Leeds United returned to the Premier League after a 16-year absence on Friday as West Bromwich Albion's loss at Huddersfield Town guaranteed them a top-two finish in the Championship.
A huge favour from Leeds' Yorkshire neighbours, who won 2-1, meant the celebrations could start in earnest at Elland Road.
The club's Italian owner Andrea Radrizzani will also be toasting promotion which is worth an estimated 170 million pounds.
Leeds have 87 points with two games remaining, five more than second-placed West Brom who slumped to defeat at the John Smith's Stadium on Friday and have one game left.
Leeds are six points ahead of third-placed Brentford, who have also played 44, and a point from their last two matches will ensure Marcelo Bielsa's team rejoin the elite as champions.
They could even claim the second-tier title on Saturday if Brentford fail to win at Stoke City.
"It's unbelievable and it's still not properly sunk in," captain Liam Cooper told the BBC. "Our club, our fans and our players have sacrificed so much — we've been in the doldrums for 16 years.

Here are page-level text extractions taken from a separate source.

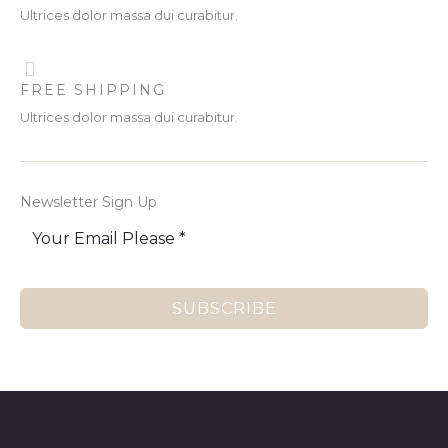
Ultrices dolor massa dui curabitur.
FREE SHIPPING
Ultrices dolor massa dui curabitur.
Newsletter Sign Up
SUBSCRIBE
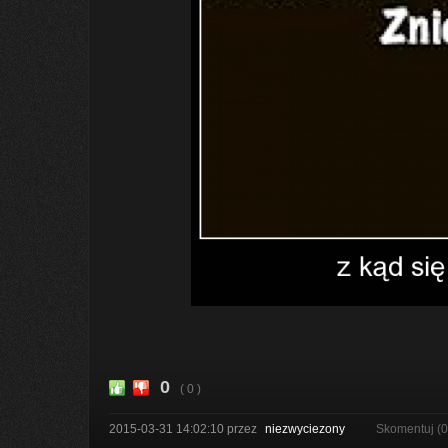
0
( 0 )
2015-03-31 14:02:10
przez
niezwyciezony
Skomentuj (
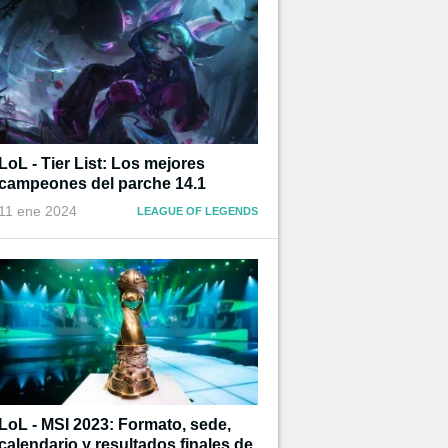
LoL - Tier List: Los mejores
campeones del parche 14.1
11 ene 2024
LEAGUE OF LEGENDS
LoL - MSI 2023: Formato, sede,
calendario y resultados finales de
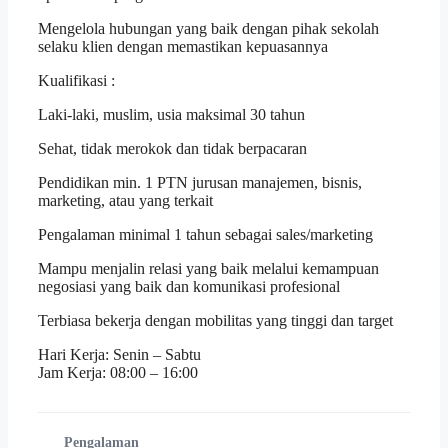
Mengelola hubungan yang baik dengan pihak sekolah
selaku klien dengan memastikan kepuasannya
Kualifikasi :
Laki-laki, muslim, usia maksimal 30 tahun
Sehat, tidak merokok dan tidak berpacaran
Pendidikan min. 1 PTN jurusan manajemen, bisnis,
marketing, atau yang terkait
Pengalaman minimal 1 tahun sebagai sales/marketing
Mampu menjalin relasi yang baik melalui kemampuan
negosiasi yang baik dan komunikasi profesional
Terbiasa bekerja dengan mobilitas yang tinggi dan target
Hari Kerja: Senin – Sabtu
Jam Kerja: 08:00 – 16:00
Pengalaman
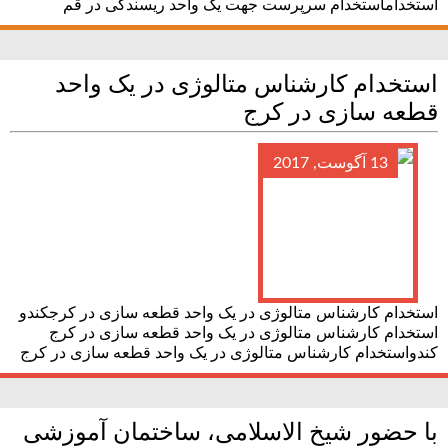
استخداماستخدام سرپرست جهت یک واحد ریسندگی در قم
استخدام کارشناس متالوژی در یک واحد
قطعه سازی در کرج
13 آگوست, 2017
استخدام کارشناس متالوژی در یک واحد قطعه سازی در کرجکندو
استخدام کارشناس متالوژی در یک واحد قطعه سازی در کرج
کندواستخدام کارشناس متالوژی در یک واحد قطعه سازی در کرج
با حضور شيخ الاسلامى، ساختمان آموزشى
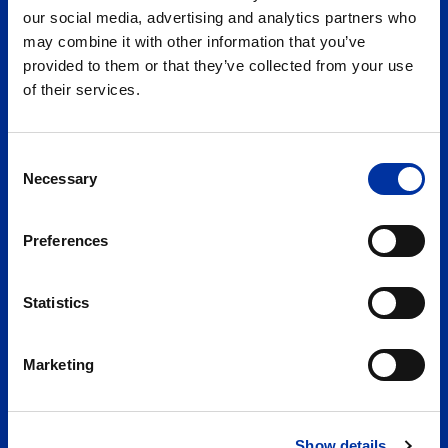
our social media, advertising and analytics partners who
may combine it with other information that you’ve
provided to them or that they’ve collected from your use
of their services.
Consent
Necessary
Selection
Preferences
Statistics
Itália
Marketing
A Italtractor ITM S.p.A. na Itália é o centro da
coordenação estratégica, P&D em
componentes de material rodante e
Show details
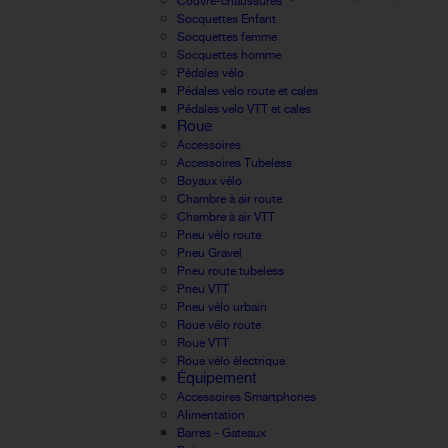
Couvre-chaussures
Socquettes Enfant
Socquettes femme
Socquettes homme
Pédales vélo
Pédales velo route et cales
Pédales velo VTT et cales
Roue
Accessoires
Accessoires Tubeless
Boyaux vélo
Chambre à air route
Chambre à air VTT
Pneu vélo route
Pneu Gravel
Pneu route tubeless
Pneu VTT
Pneu vélo urbain
Roue vélo route
Roue VTT
Roue vélo électrique
Équipement
Accessoires Smartphones
Alimentation
Barres - Gateaux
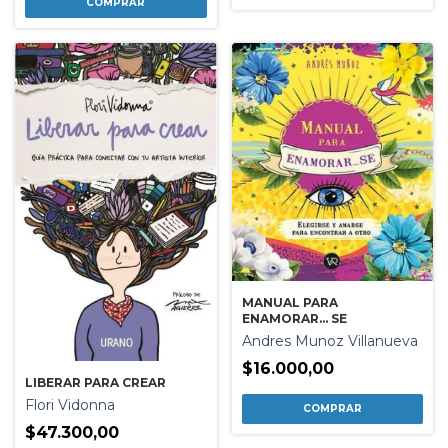
MANUAL PARA
ENAMORAR... SE
Andres Munoz Villanueva
$16.000,00
LIBERAR PARA CREAR
Flori Vidonna
$47.300,00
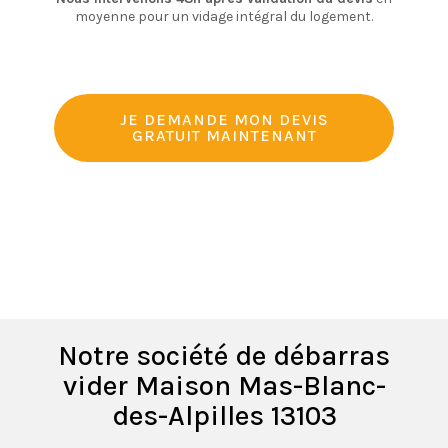
moyenne pour un vidage intégral du logement.
JE DEMANDE MON DEVIS
GRATUIT MAINTENANT
Notre société de débarras
vider Maison Mas-Blanc-
des-Alpilles 13103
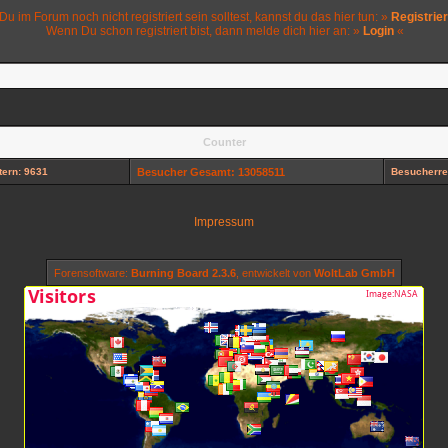
 Du im Forum noch nicht registriert sein solltest, kannst du das hier tun: »
Registrie
Wenn Du schon registriert bist, dann melde dich hier an: »
Login
«
Counter
ern: 9631
Besucher Gesamt: 13058511
Besucherre
Impressum
Forensoftware:
Burning Board 2.3.6
, entwickelt von
WoltLab GmbH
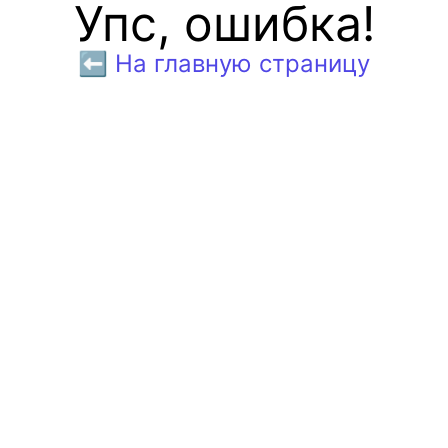
Упс, ошибка!
⬅️ На главную страницу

"To be part of this team and to lead this team to promotion back to where we know we've always belonged is unbelievable.
"We deserve it — we've been the best team all season on a consistent level and we've got the job done. We set out to get promoted and now we want to go and be champions and lift that trophy."
The success will be doubly sweet for Leeds who missed out on promotion last season in the playoffs despite looking favourites for automatic promotion for much of the campaign.
It also comes less than a week after the death of one of the club's greatest players — England World Cup-winning centre-half Jack Charlton.
Three times English champions, Leeds were relegated from the Premier League in 2004 after hitting financial trouble and being forced to sell a host of big-name players such as Robbie Keane, Jonathan Woodgate and Lee Bowyer.
The problems were only just starting though and after three years in the Championship they slipped to the third tier and into administration with the future of the club in doubt.
While they eventually regained their place in the Championship in 2010 they never really challenged for promotion until the enigmatic Bielsa took charge in 2018.
They have been transformed under the former Argentina coach and can now look forward to renewing old rivalries with the likes of Manchester United and Liverpool.
Former skipper Dominic Matteo, who was part of the Leeds side that reached the Champions League semi-finals in 2001, paid tribute to the 64-year-old Bielsa.
"This is one of the best feelings I've ever had," Matteo told Sky Sports. "Bielsa and the team have been incredible. Everything they have done from start to finish has been done the right way.
"What Bielsa has brought to this football club has been outstanding. He's got a bit of magic and you can see the passion in his body. He brings the best out of everyone and makes every player better. All credit to him and his staff.”